Terceiro, a situação do crédito na China está para lá de complicada. Há quem espere um “pouso forçado” no curto prazo. Não é preciso dizer o que uma desaceleração brusca na China significaria para o mundo e para o Brasil. Pretendo falar sobre este assunto no próximo artigo.
Quarto, a estratégia do nosso governo requer que a recuperação da economia não demore demais ao menos por duas razões. A primeira é que existe uma enorme restrição de crédito na economia e as empresas precisam respirar sob o risco de começarem a aparecer uns cadáveres. A segunda é que o apoio político à agenda impopular está baseado na crença de que o remédio amargo arrumará a economia. Pelo andar da carruagem, o PIB do terceiro trimestre virá pior do que se esperava há pouco tempo. Oxalá não ocorra decepção semelhante no final do ano.
Quinto, não resta a menor dúvida de que o governo está adotando medidas necessárias e na direção correta. Mas, do ponto de vista social, elas são duras e, talvez, sejam insuficientes para fazer frente ao enorme estrago causado pelos governos petistas. Ou seja, é possível que já seja tarde demais e que bastará uma gota d’água para a ficha cair. Seria o pior dos mundos.

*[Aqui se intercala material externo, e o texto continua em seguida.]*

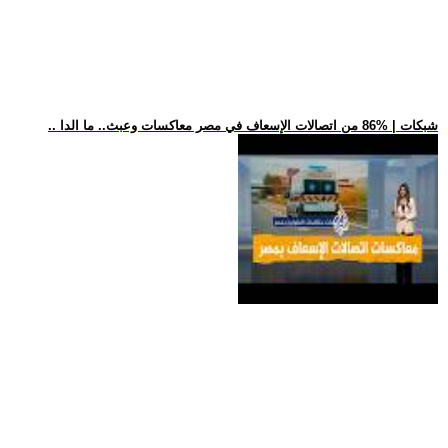
.. شبكات | %86 من اتصالات الإسعاف في مصر معاكسات وعبث.. ما الدا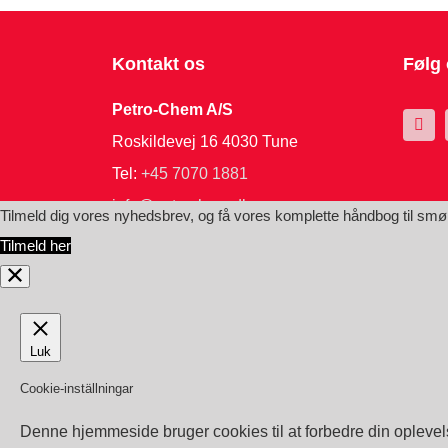
Kontakt os
Følg
Petro-Chem A/S
Roskildevej 16 4030 Tune
Tel:
+45 7070 1881
info@petrochem.dk
Tilmeld dig vores nyhedsbrev, og få vores komplette håndbog til sm
CVR: 27005446 Here
Tilmeld her
©2019 Copyright Petro-Chem A/S
Luk
Cookie-inställningar
Denne hjemmeside bruger cookies til at forbedre din opleve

Finalmente, a Lava Jato está aí.
Não é agradável encarnar o Urubulino em um momento em que a sociedade respira aliviada por ter se livrado das maldades de um dos governos mais incompetentes da história. Também estou feliz por isso. Mas o dano causado foi tão grande que, talvez, o esforço para corrigi-lo sem inflação (no médio prazo) seja insuportável politicamente, especialmente se uma “surpresa” de fora atrapalhar a recuperação. Conforme a fábula do Javali e da Raposa, quem não teme o perigo é duplamente imprudente. É por isso que “otimistas” e “pessimistas” formulam projeções um tanto pessimistas apesar de narrativas que soam mais ou menos favoráveis.